Dems, meanwhile, were asked about the promise of bipartisanship:
Rep. Peter DeFazio (D-OR), asked if the bill will be better because GOP concerns are no longer going to be considered: "I really hope it's a game-changer. Either the Republicans come to their senses and support things that really put people back to work and rebuild this country or on the Senate side and in the conference, or the White House figures out that we've got the right formula and they come our way" ("Rachel Maddow Show," MSNBC, 1/28).
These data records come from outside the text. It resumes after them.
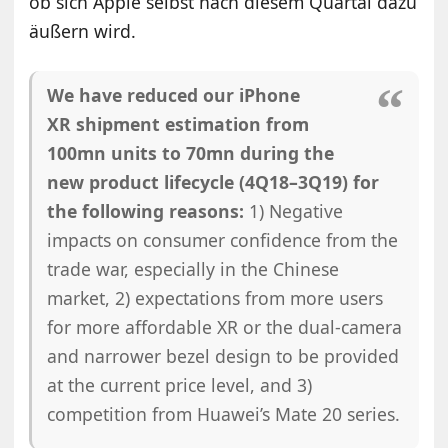
ob sich Apple selbst nach diesem Quartal dazu
äußern wird.
We have reduced our iPhone
XR shipment estimation from
100mn units to 70mn during the
new product lifecycle (4Q18–3Q19) for
the following reasons:
1) Negative
impacts on consumer confidence from the
trade war, especially in the Chinese
market, 2) expectations from more users
for more affordable XR or the dual-camera
and narrower bezel design to be provided
at the current price level, and 3)
competition from Huawei’s Mate 20 series.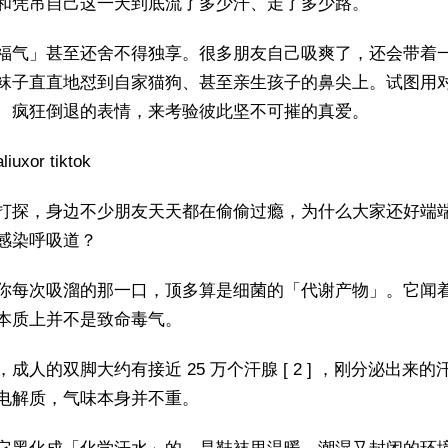
和凭吊自己这一天到底流了多少汗、走了多少路。
福气」甚至还舍不得独享。很多朋友自己吸爽了，还会带着
袜子直直地怼到自家猫狗、甚至亲生孩子的鼻尖上。试图用
、疯狂倒退的表情，来考验彼此坚不可摧的真爱。
uxor tiktok
打探，身边不少朋友天天都在偷偷过瘾，为什么大家还好端
感染呼吸道？
你每次吸溜的那一口，顶多算是细菌的「代谢产物」。它闻
本质上并不是致命毒气。
成人的双脚大约有接近 25 万个汗腺 [ 2 ] ，刚分泌出来的
电解质，气味本身并不重。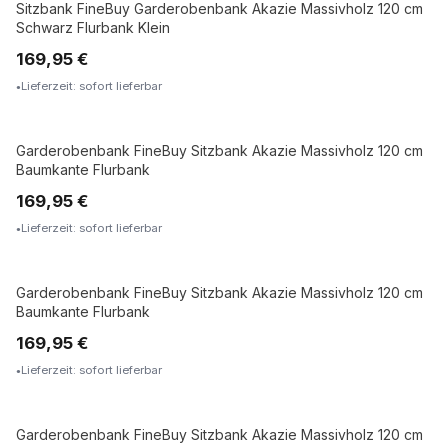
Sitzbank FineBuy Garderobenbank Akazie Massivholz 120 cm
MASSIVHOLZ
Schwarz Flurbank Klein
169,95 €
Lieferzeit: sofort lieferbar
Garderobenbank FineBuy Sitzbank Akazie Massivholz 120 cm
MASSIVHOLZ
Baumkante Flurbank
169,95 €
Lieferzeit: sofort lieferbar
Garderobenbank FineBuy Sitzbank Akazie Massivholz 120 cm
MASSIVHOLZ
Baumkante Flurbank
169,95 €
Lieferzeit: sofort lieferbar
Garderobenbank FineBuy Sitzbank Akazie Massivholz 120 cm
MASSIVHOLZ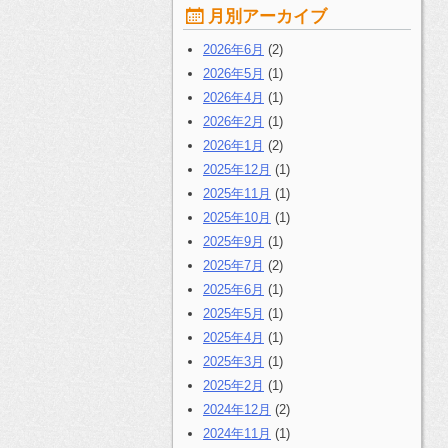
月別アーカイブ
2026年6月
(2)
2026年5月
(1)
2026年4月
(1)
2026年2月
(1)
2026年1月
(2)
2025年12月
(1)
2025年11月
(1)
2025年10月
(1)
2025年9月
(1)
2025年7月
(2)
2025年6月
(1)
2025年5月
(1)
2025年4月
(1)
2025年3月
(1)
2025年2月
(1)
2024年12月
(2)
2024年11月
(1)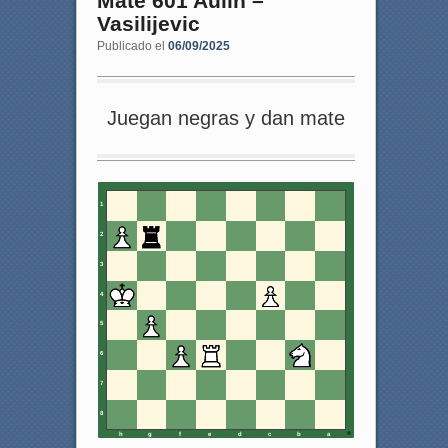
Mate 601 Aulin –
Vasilijevic
Publicado el
06/09/2025
Juegan negras y dan mate
1
2
3
4
5
6
7
8
h
g
f
e
d
c
b
a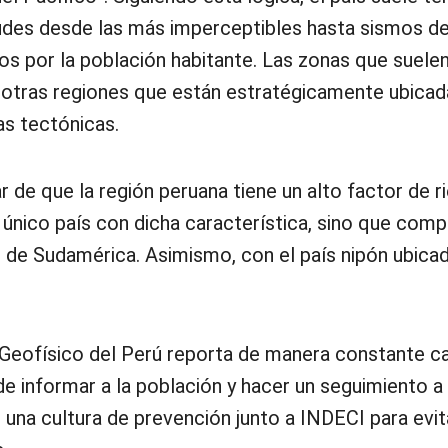
udes desde las más imperceptibles hasta sismos de
s por la población habitante. Las zonas que suele
y otras regiones que están estratégicamente ubicad
as tectónicas.
ar de que la región peruana tiene un alto factor de 
 único país con dicha característica, sino que com
 de Sudamérica. Asimismo, con el país nipón ubicad
to Geofísico del Perú reporta de manera constante c
 de informar a la población y hacer un seguimiento 
 una cultura de prevención junto a INDECI para evit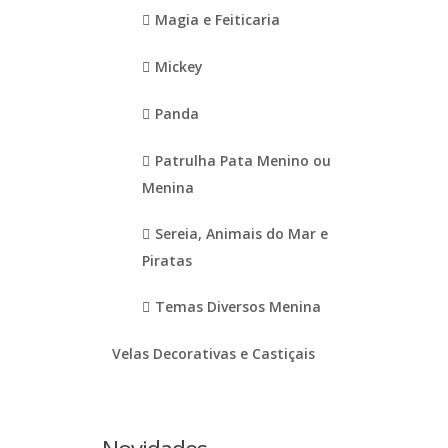
Magia e Feiticaria
Mickey
Panda
Patrulha Pata Menino ou
Menina
Sereia, Animais do Mar e
Piratas
Temas Diversos Menina
Velas Decorativas e Castiçais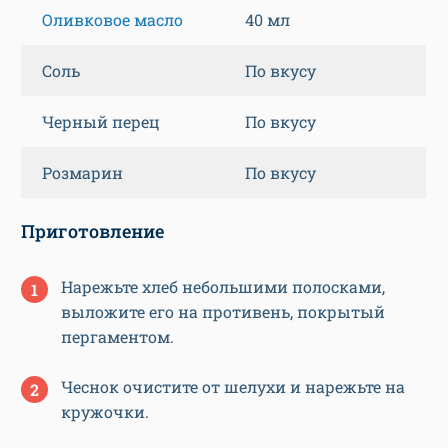
Оливковое масло
40 мл
Соль
По вкусу
Черный перец
По вкусу
Розмарин
По вкусу
Приготовление
Нарежьте хлеб небольшими полосками,
выложите его на противень, покрытый
пергаментом.
Чеснок очистите от шелухи и нарежьте на
кружочки.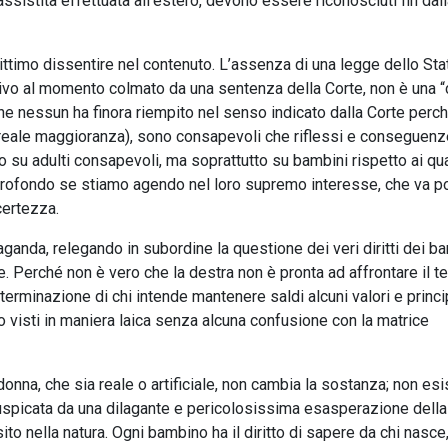
sistita effettuata all’estero, devono essere riconosciuti fin dal
ttimo dissentire nel contenuto. L’assenza di una legge dello Sta
tivo al momento colmato da una sentenza della Corte, non è una “
he nessun ha finora riempito nel senso indicato dalla Corte perch
 reale maggioranza), sono consapevoli che riflessi e conseguenz
o su adulti consapevoli, ma soprattutto su bambini rispetto ai qua
 profondo se stiamo agendo nel loro supremo interesse, che va p
certezza.
ganda, relegando in subordine la questione dei veri diritti dei ba
 Perché non è vero che la destra non è pronta ad affrontare il t
 determinazione di chi intende mantenere saldi alcuni valori e princi
o visti in maniera laica senza alcuna confusione con la matrice
onna, che sia reale o artificiale, non cambia la sostanza; non esi
spicata da una dilagante e pericolosissima esasperazione della 
to nella natura. Ogni bambino ha il diritto di sapere da chi nasce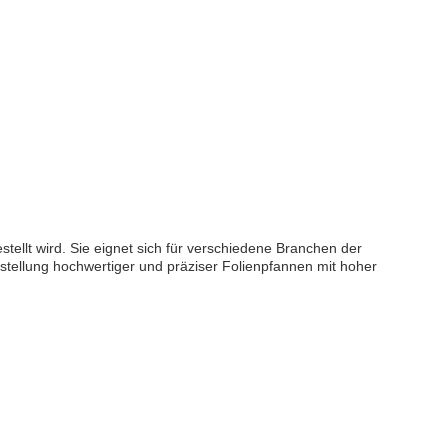
ellt wird. Sie eignet sich für verschiedene Branchen der
stellung hochwertiger und präziser Folienpfannen mit hoher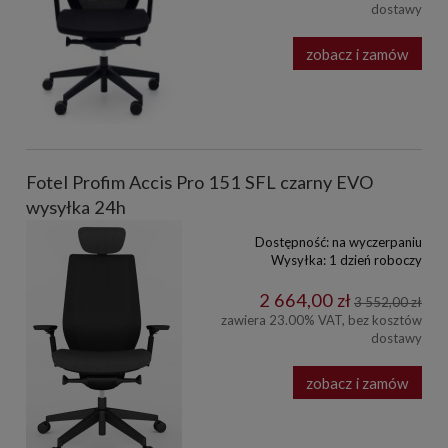
dostawy
zobacz i zamów
Fotel Profim Accis Pro 151 SFL czarny EVO
wysyłka 24h
Dostępność:
na wyczerpaniu
Wysyłka:
1 dzień roboczy
2 664,00 zł
3 552,00 zł
zawiera 23.00% VAT, bez kosztów
dostawy
zobacz i zamów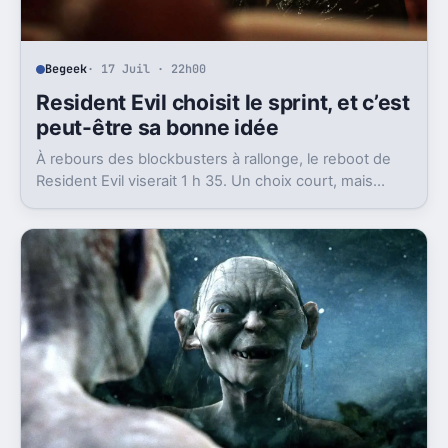
Begeek
· 17 Juil · 22h00
Resident Evil choisit le sprint, et c’est
peut-être sa bonne idée
À rebours des blockbusters à rallonge, le reboot de
Resident Evil viserait 1 h 35. Un choix court, mais
cohérent avec la promesse de Zach Cregger.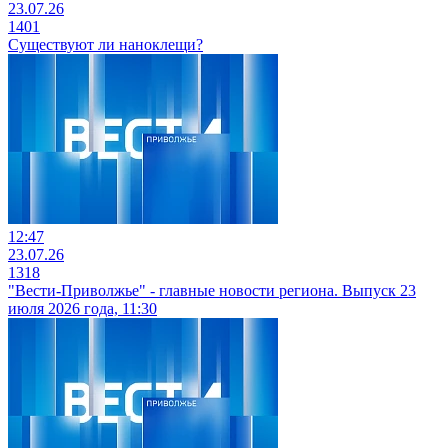
23.07.26
1401
Существуют ли наноклещи?
12:47
23.07.26
1318
"Вести-Приволжье" - главные новости региона. Выпуск 23
июля 2026 года, 11:30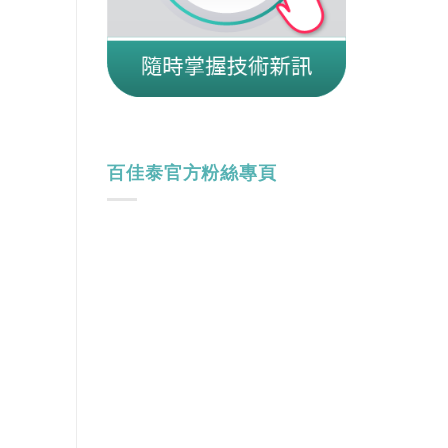
百佳泰官方粉絲專頁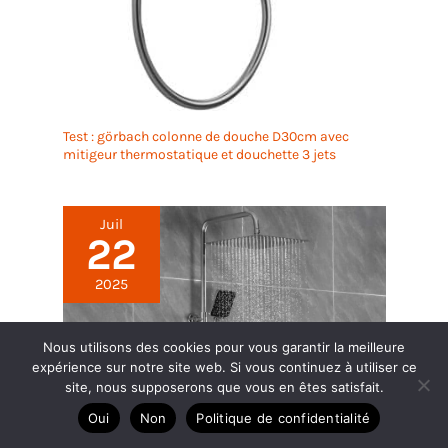
Test : görbach colonne de douche D30cm avec
mitigeur thermostatique et douchette 3 jets
Juil
22
2025
Nous utilisons des cookies pour vous garantir la meilleure
expérience sur notre site web. Si vous continuez à utiliser ce
site, nous supposerons que vous en êtes satisfait.
Oui
Non
Politique de confidentialité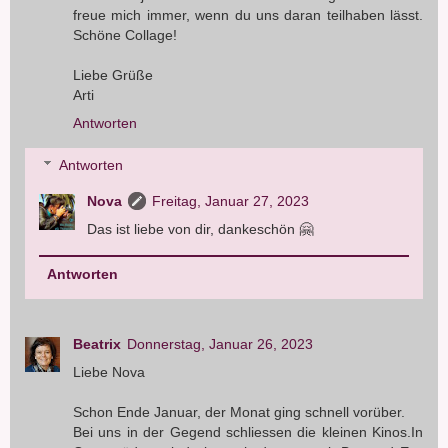
freue mich immer, wenn du uns daran teilhaben lässt.
Schöne Collage!
Liebe Grüße
Arti
Antworten
Antworten
Nova
Freitag, Januar 27, 2023
Das ist liebe von dir, dankeschön 🤗
Antworten
Beatrix
Donnerstag, Januar 26, 2023
Liebe Nova
Schon Ende Januar, der Monat ging schnell vorüber.
Bei uns in der Gegend schliessen die kleinen Kinos.In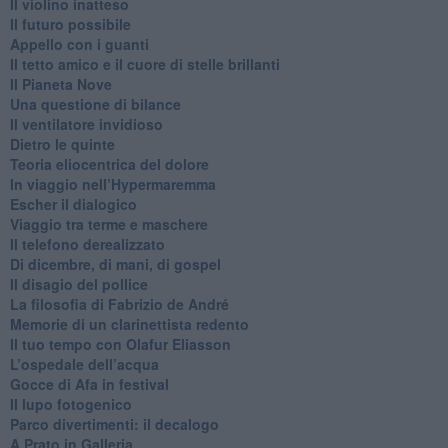
​Il violino inatteso
​Il futuro possibile
​Appello con i guanti
​Il tetto amico e il cuore di stelle brillanti
​Il Pianeta Nove
​Una questione di bilance
​Il ventilatore invidioso
​Dietro le quinte
​Teoria eliocentrica del dolore
In viaggio nell’Hypermaremma
​Escher il dialogico
​Viaggio tra terme e maschere
Il telefono derealizzato
​Di dicembre, di mani, di gospel
​Il disagio del pollice
​La filosofia di Fabrizio de André
Memorie di un clarinettista redento
​Il tuo tempo con Olafur Eliasson
​L’ospedale dell’acqua
​Gocce di Afa in festival
​Il lupo fotogenico
​Parco divertimenti: il decalogo
​A Prato in Galleria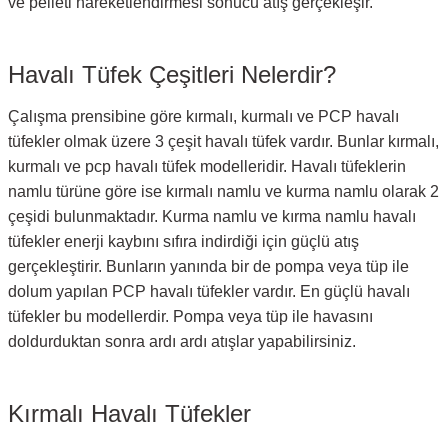
ve pelleti hareketlendirmesi sonucu atış gerçekleşir.
Havalı Tüfek Çeşitleri Nelerdir?
Çalışma prensibine göre kırmalı, kurmalı ve PCP havalı
tüfekler olmak üzere 3 çeşit havalı tüfek vardır. Bunlar kırmalı,
kurmalı ve pcp havalı tüfek modelleridir. Havalı tüfeklerin
namlu türüne göre ise kırmalı namlu ve kurma namlu olarak 2
çeşidi bulunmaktadır. Kurma namlu ve kırma namlu havalı
tüfekler enerji kaybını sıfıra indirdiği için güçlü atış
gerçekleştirir. Bunların yanında bir de pompa veya tüp ile
dolum yapılan PCP havalı tüfekler vardır. En güçlü havalı
tüfekler bu modellerdir. Pompa veya tüp ile havasını
doldurduktan sonra ardı ardı atışlar yapabilirsiniz.
Kırmalı Havalı Tüfekler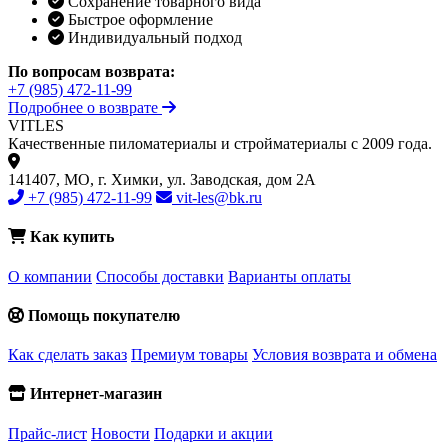
Сохранение товарного вида
Быстрое оформление
Индивидуальный подход
По вопросам возврата:
+7 (985) 472-11-99
Подробнее о возврате
VIT
LES
Качественные пиломатериалы и стройматериалы с 2009 года.
141407, МО, г. Химки, ул. Заводская, дом 2А
+7 (985) 472-11-99
vit-les@bk.ru
Как купить
О компании
Способы доставки
Варианты оплаты
Помощь покупателю
Как сделать заказ
Премиум товары
Условия возврата и обмена
Интернет-магазин
Прайс-лист
Новости
Подарки и акции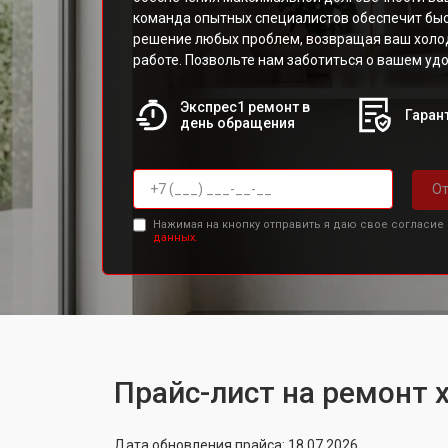
команда опытных специалистов обеспечит бы
решение любых проблем, возвращая ваш холо
работе. Позвольте нам заботиться о вашем удо
Экспрес1 ремонт в
Гарант
день обращения
От
Нажимая на кнопку отправить я даю свое согласие
данных.
Прайс-лист на ремонт х
Дата обновления прайса: 18.07.2026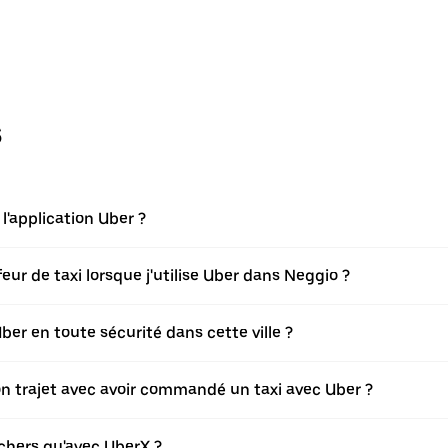
s
'application Uber ?
r de taxi lorsque j'utilise Uber dans Neggio ?
r en toute sécurité dans cette ville ?
mon trajet avec avoir commandé un taxi avec Uber ?
 chers qu'avec UberX ?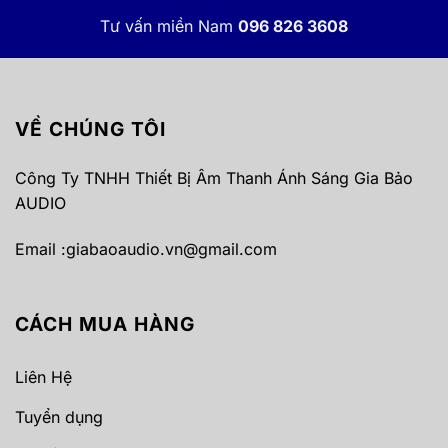
Tư vấn miền Nam
096 826 3608
VỀ CHÚNG TÔI
Công Ty TNHH Thiết Bị Âm Thanh Ánh Sáng Gia Bảo
AUDIO
Email :
giabaoaudio.vn@gmail.com
CÁCH MUA HÀNG
Liên Hệ
Tuyển dụng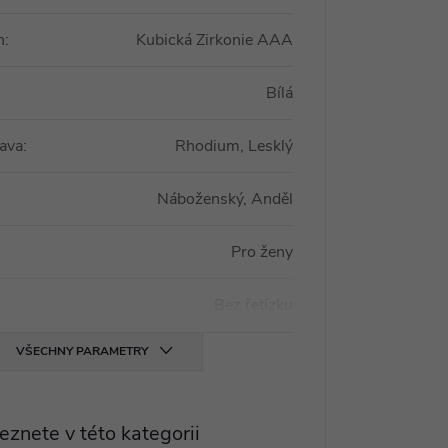
n
:
Kubická Zirkonie AAA
Bílá
ava
:
Rhodium, Lesklý
Náboženský, Anděl
Pro ženy
Bez řetízku
VŠECHNY PARAMETRY
eznete v této kategorii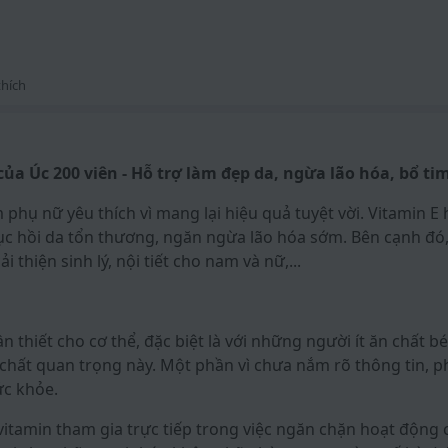
hích
của Úc 200 viên - Hỗ trợ làm đẹp da, ngừa lão hóa, bổ t
phụ nữ yêu thích vì mang lại hiệu quả tuyệt vời. Vitamin E 
c hồi da tổn thương, ngăn ngừa lão hóa sớm. Bên cạnh đó,
ải thiện sinh lý, nội tiết cho nam và nữ,...
n thiết cho cơ thể, đặc biệt là với những người ít ăn chất 
chất quan trọng này. Một phần vì chưa nắm rõ thông tin, 
ức khỏe.
vitamin tham gia trực tiếp trong việc ngăn chặn hoạt động 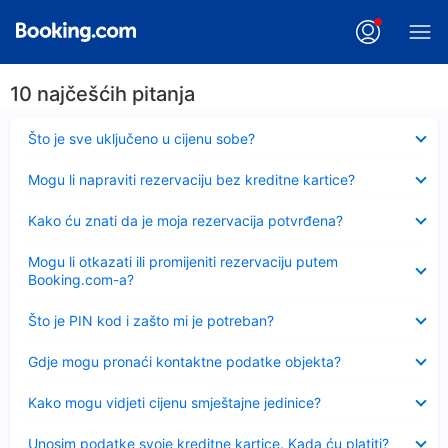
10 najčešćih pitanja
Sažeto
Što je sve uključeno u cijenu sobe?
Sažeto
Mogu li napraviti rezervaciju bez kreditne kartice?
Sažeto
Kako ću znati da je moja rezervacija potvrđena?
Sažeto
Mogu li otkazati ili promijeniti rezervaciju putem
Booking.com-a?
Sažeto
Što je PIN kod i zašto mi je potreban?
Sažeto
Gdje mogu pronaći kontaktne podatke objekta?
Sažeto
Kako mogu vidjeti cijenu smještajne jedinice?
Sažeto
Unosim podatke svoje kreditne kartice. Kada ću platiti?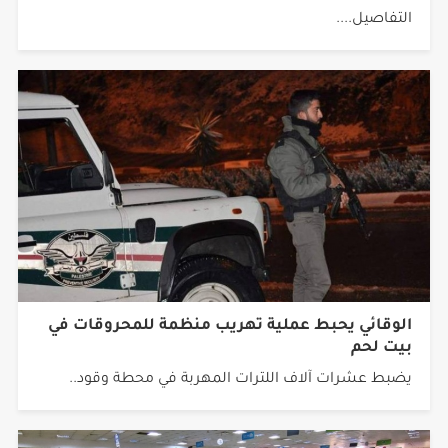
التفاصيل....
الوقائي يحبط عملية تهريب منظمة للمحروقات في
بيت لحم
يضبط عشرات آلاف اللترات المهربة في محطة وقود..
Rep. Barney Frank (D-MA), asked if you can have a bipartisan DC if you don't have GOPers and conservative Dems: "No. By definition, if you don't have Republicans, you can't have bipartisanship. We've seen this before. But it does also say that elections matter. What you had was an election in which the philosophy that the Republicans had put forward ... lost fairly heavily in the Congress. A different philosophy won. ... The electorate has said no, we want to go a different way. And that's what we're doing" ("LKL," CNN, 1/28).
DCCC Chair Chris Van Hollen: "We hope to pick up more Republican support in the Senate. But at the end of the day, we've got to get the job done here, and that's why we're moving today" ("1600," MSNBC, 1/28).
A number of pundits also weighed in:
Laura Ingraham: "It's great news because, first of all, there's signs of life in the Republican Party. You know, a lot of conservatives over the past few years have been pretty dispirited and demoralized, thinking that Republicans are basically phoning it in and pretty spineless. And for all the Republicans to stick together on this and really represent their core constituents and not be bowled over just by the Obama charm factor and the graceful entrance on Capitol Hill by President Obama, I think is something pretty impressive" ("On the Record," FNC, 1/28).
CNN's Borger: "The Republicans in the House took a risk. They really wanted a unanimous vote. My sources told me that there were probably 30 Republicans who said that they could have voted with the president. But they got whipped into line by the House Republican leadership. ... They needed to stand united, they thought. And this was really in a way not so much a vote against Barack Obama as it was against Nancy Pelosi and her Democrats in the House. So, Barack Obama walked into a fight House Republicans have been having with House Democrats for years" ("No Bias, No Bull," 1/28).
CNBC's Harwood: "It tells us three things about our politics. One, the reality of polarization, how deep and profound it is. Two, the Republican leadership was more effective than many people in Washington thought it would be. And three, there is in fact some righteous indignation by Republicans about what they see as a package that is an all-Democratic package" ("1600," MSNBC, 1/28).